Wednesday, July 26, 2023

In the Footsteps of Sir Arthur in Cincinnati

The Cincinnati Art Museum -- not quite as ACD saw it!

Sherlockian societies each have their own distinctive vibe, but they also play well together. Last month, for example, 26 members of four Midwest scions came together for an Arthur Conan Doyle Tour of Cincinnati.

Ann Brauer Andriacco, Sparking Plug of the Tankerville Club of Cincinnati, led us to sites that were either visited by ACD on his 1894 lecture tour of the United States (which also included Indianapolis) or had some other connection to Conan Doyle.

Before lunch, the group visited by turns the Harriet Beecher Stowe House for a guided tour of the home now under renovation (which ACD “looked at with interest” when he was in the neighborhood) and a nearby school where Maria Longworth Storer, the founder of Rookwood Pottery, kept an apartment. (ACD wanted to visit the Rookwood factory but was unable.) Ann also led  a walking tour of one of the nicest streets in the Walnut Hills neighborhood, which ACD probably saw.

After a convivial lunch at Skyline Chili, where tables were arranged for us by management to make conversation easy, we drove through Eden Park, where many of us stopped at the overlook to enjoy the view that Conan Doyle proclaimed to be “the finest he has seen in America.” (All quotes come from a contemporary newspaper account of ACD's visit.)

Then it was on to the Cincinnati Art Museum, “the subject of much admiring comment on his (ACD’s) part.” Ann showed us, in person and via an Art Museum map, where the entrance was in 1894, before the building was added to.
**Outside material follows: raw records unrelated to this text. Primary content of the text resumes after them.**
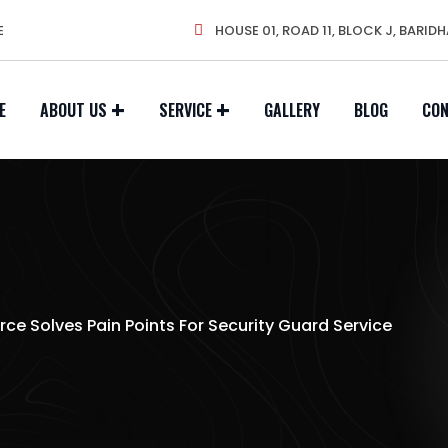
E
HOUSE 01, ROAD 11, BLOCK J, BARIDH
E
ABOUT US
SERVICE
GALLERY
BLOG
CO
rce Solves Pain Points For Security Guard Service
Her handouts and the map also called attention to some of the artwork that was part of the Art Museum collection in 1894. We also found a few more by exploring!

One of the highlights of the Art Museum for many of us was the large Rookwood gallery, which also told much of the story of Maria Longworth Storer. She was an entrepreneur who built a highly successful business on female artists.

There is also a Gallery 221 at the Art Museum—but it is just a hallway!

The field trip was organized by the Tankerville Club and co-sponsored by the Illustrious Clients of Indianapolis and the Agra Treasurers of Dayton, with participation by the Ribston Pippins of Michigan. (Ann and I are members of all four scions.) It was a follow-up to a similar ACD excursion by the Clients in Indianapolis some years ago.

1 comment:

  1. It was a fantastic day. Loved every moment. We all learned so much about Cincinnati too.